In 2005, Keitaro Harada was a student at Mercer University, where he earned his bachelor of music degree in saxophone and stayed to complete a master of music in conducting in 2008.
Harada transferred from the University of Illinois-Urbana Champaign after spending two summers in St. Petersburg, Russia, participating in conducting workshops, where he met Adrian Gnam, at the time conductor of the Macon Symphony Orchestra.
In recognition of his talent, Harada became conductor of the Mercer/Macon Symphony Youth Orchestra and assistant conductor for the Macon Symphony Orchestra. So, last weekend was a much anticipated homecoming for a young man familiar to symphony patrons for his boundless energy at the podium and boyish enthusiasm.
The vigorous Harada was in his element as guest conductor for the last performance of the MSO season April 25. The symphony performed selections from movie and stage favorites for “Cinematic Celebration,” a program that took the audience on marathon runs with “Forrest Gump,” inside the world of a lovable alien with John Williams’ “Flying Music” from “E.T.,” down a melancholy path with the “Hymn to the Fallen” from “Saving Private Ryan” and marching in lock step with “Seventy-Six Trombones.”
Although fifth graders from Bibb County’s public schools had filled the Grand Opera House for the Young People’s Concert on the previous Friday, the Saturday night concert kept the youngsters enthralled and in their seats.
GUEST STARS IN OUR MIDST
Pianist Nick Ricks, a familiar name to Macon jazz enthusiasts and one of the guest artists that Saturday night, played Scott Joplin’s “The Entertainer,” a composition forever etched in our collective memory as one of the theme songs from “Cheers.” Now everybody knows Ricks’ name! Tenor Richard Kosowski, another guest artist with an impressive resume in operatic roles and associate professor of music at Mercer’s Townsend School of Music, was accompanied by the orchestra in his evocative rendition of Puccini’s “Che Gelida Manina” from “La Boheme.”
Sihao He, who already is garnering honors for roles as soloist and chamber musician, is a sophomore cellist at Mercer’s Robert McDuffie Center for Strings and equipped himself well in the long and strenuous Dvorak’s “Cello Concerto, Movement III.” Sihao may leave Mercer one day, but like Harada, come back to share his future successes with another Macon Symphony audience.
AN OPERATIC BANQUET
The last Metropolitan Opera Live in HD broadcast for the season at the Douglass Theatre was a feast for opera lovers April 25 with a double feature -- “Cavellaria Rusticana”/“Pagliacci,” really a play and flashback to similar circumstances for actors who live the drama they portray on stage.
In the first part, set in the 1890s, there are heated and wildly emotional quarrels between lovers and enemies, which ultimately end in violence and despair.
The second half is a lesson in human nature, which has not changed.
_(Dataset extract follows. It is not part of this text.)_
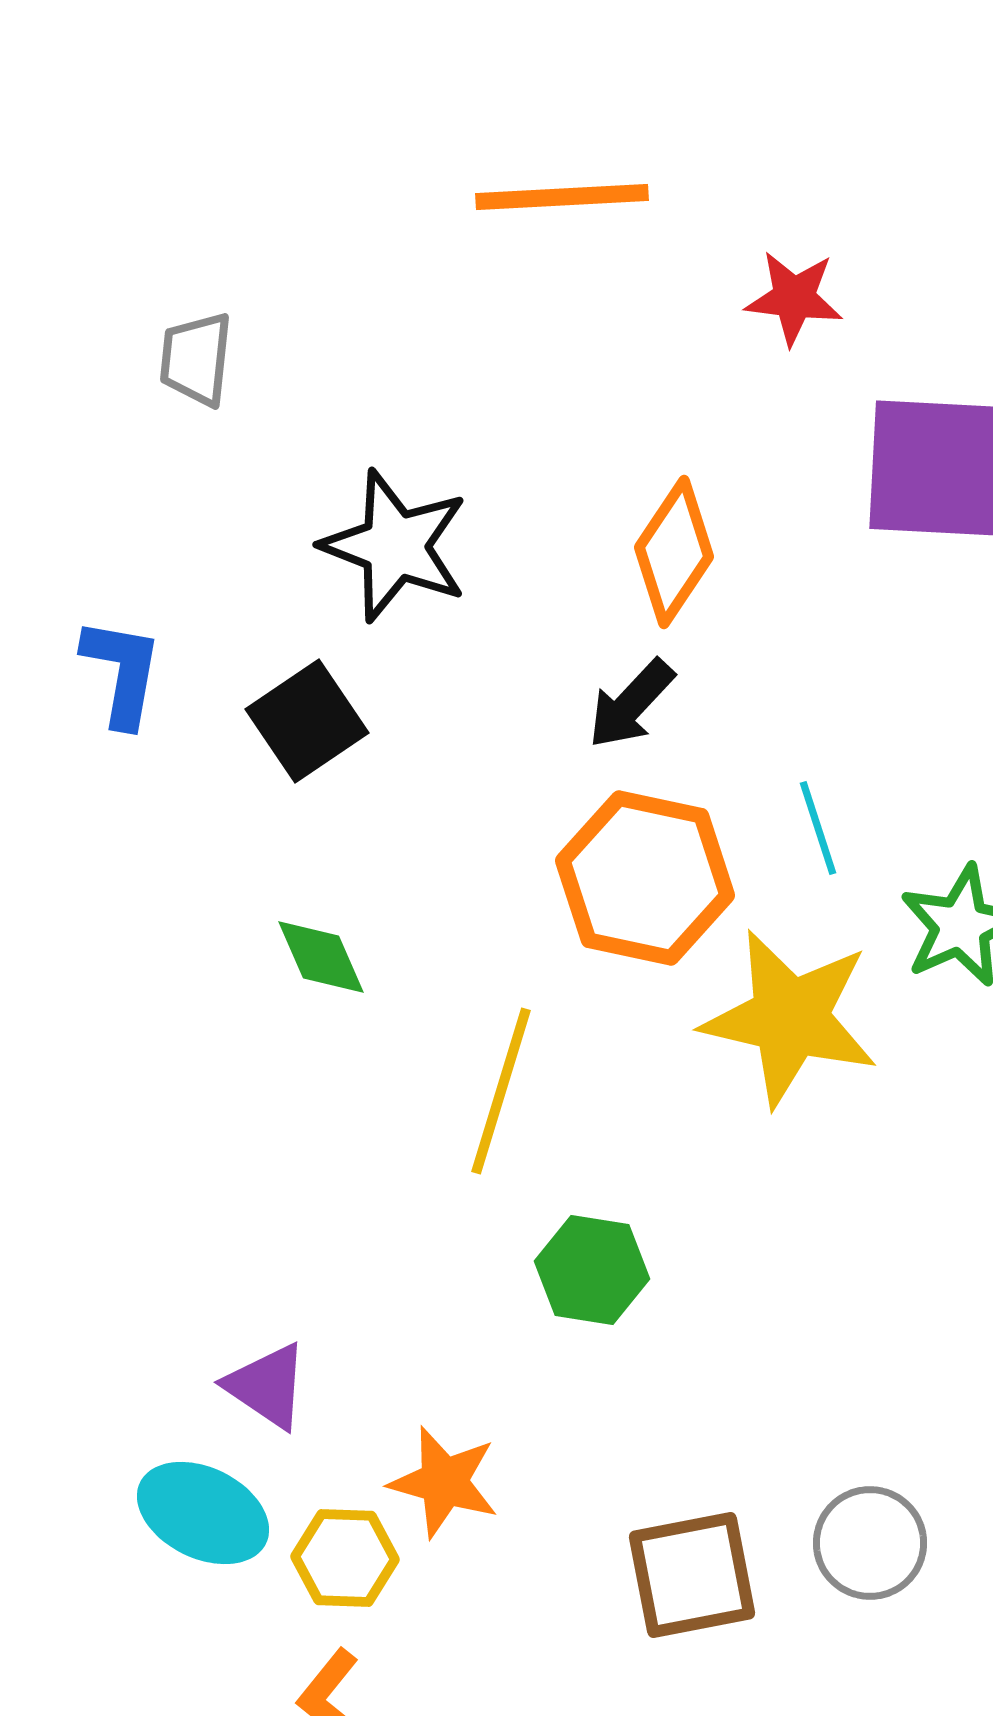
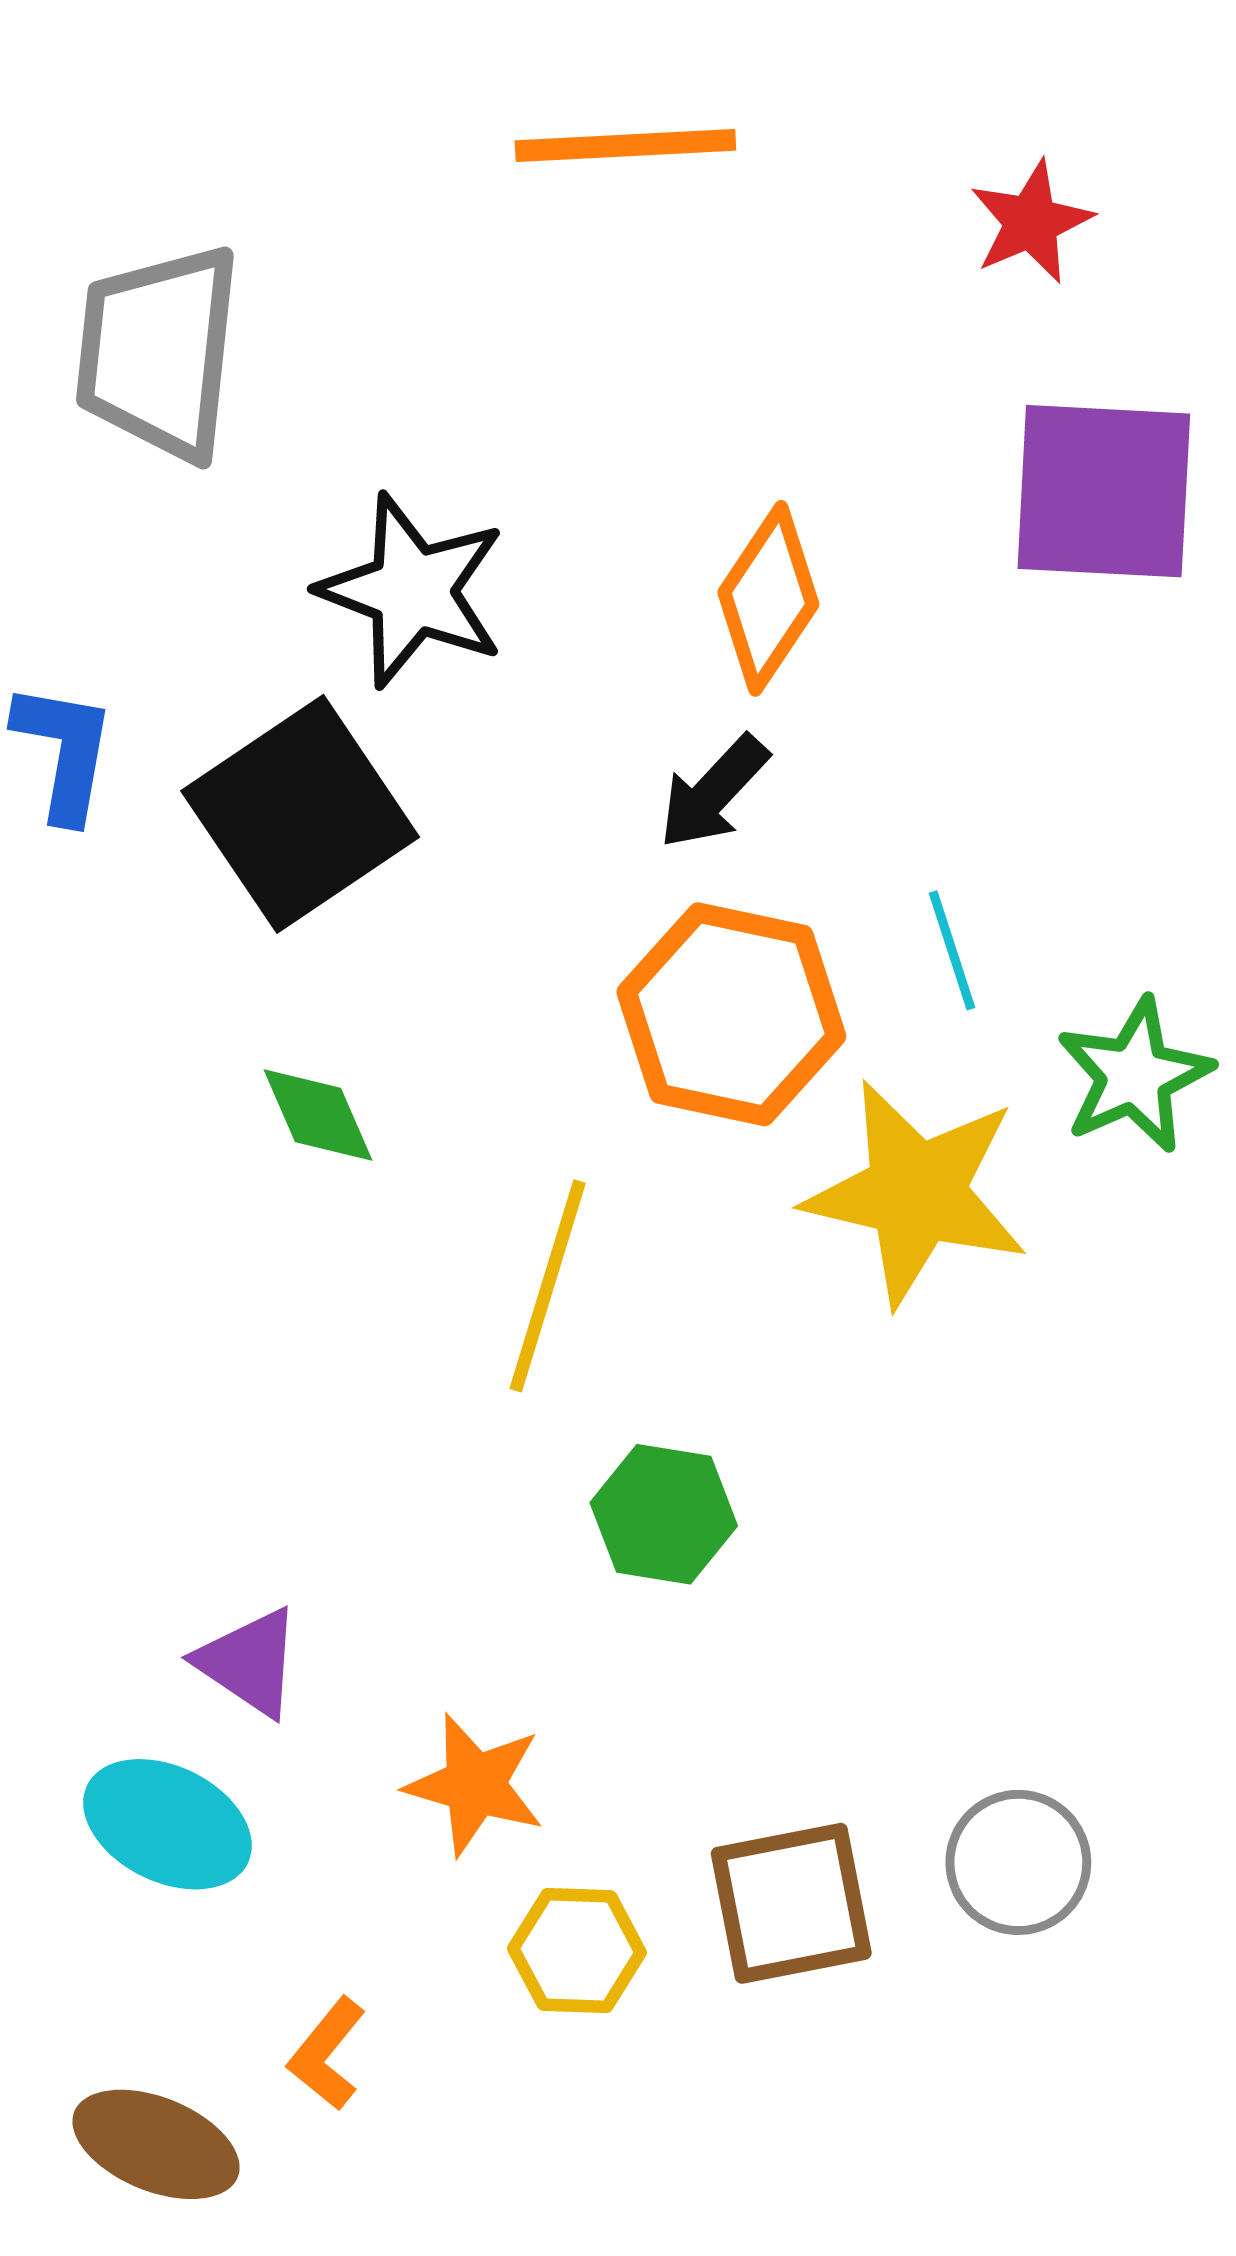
red star: (794, 298) -> (1031, 222), moved, turned -30
gray trapezoid: (196, 359) -> (159, 352), size x1.8
black square: (307, 721) -> (300, 814), size x1.5
yellow hexagon: (345, 1558) -> (577, 1950), moved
In the mid 1800s a bedraggled cast arrives in Calabria to stage “Pagliacco e Colombina,” which thrills the villagers whose ordinary lives revolve around wine, the church and a rather humdrum existence.
Unknown to the audience is the sub-plot of jealousy and rage among the actors -- unknown to all but Tonio, the hunchback laughing stock of the town who takes a shine to the female lead, Nedda, wife of the male lead, Canio, only to be angrily rebuffed in favor of her secret lover.
The lead actors, locked in a duel of deceit, cannot hide the raw emotions of betrayal and insane suspicion in their real life melodrama, incited by Tonio seeking revenge for his treatment at the hands of the beautiful Nedda.
What was billed as a comedy comes to a predictable end in an opera set against the sensual, passionate backdrop of a small Italian village and the desperation of those who live there.
INFORMING THE UNINITIATED
Fortunately for the uninitiated and intimidated, the supporters of the opera at the Douglass ask one of their members to give an opera chat prior to each performance to give an overview of the opera and to interpret what is usually performed in a foreign language.
Last Saturday, Dianne Brannen was tasked with informing the audience about rudimentary elements of opera and how to let the action speak for the words they cannot translate. If you are interested in learning more about opera, visit the Douglass’ website, www.douglasstheatre.org, to see the schedule for next season.
Each performance is preceded by champagne and hors d’oeuvres in the lobby of the Douglass, also home to the Macon Film Guild, which features classic movies you may have missed or were not screened in other theaters in Macon.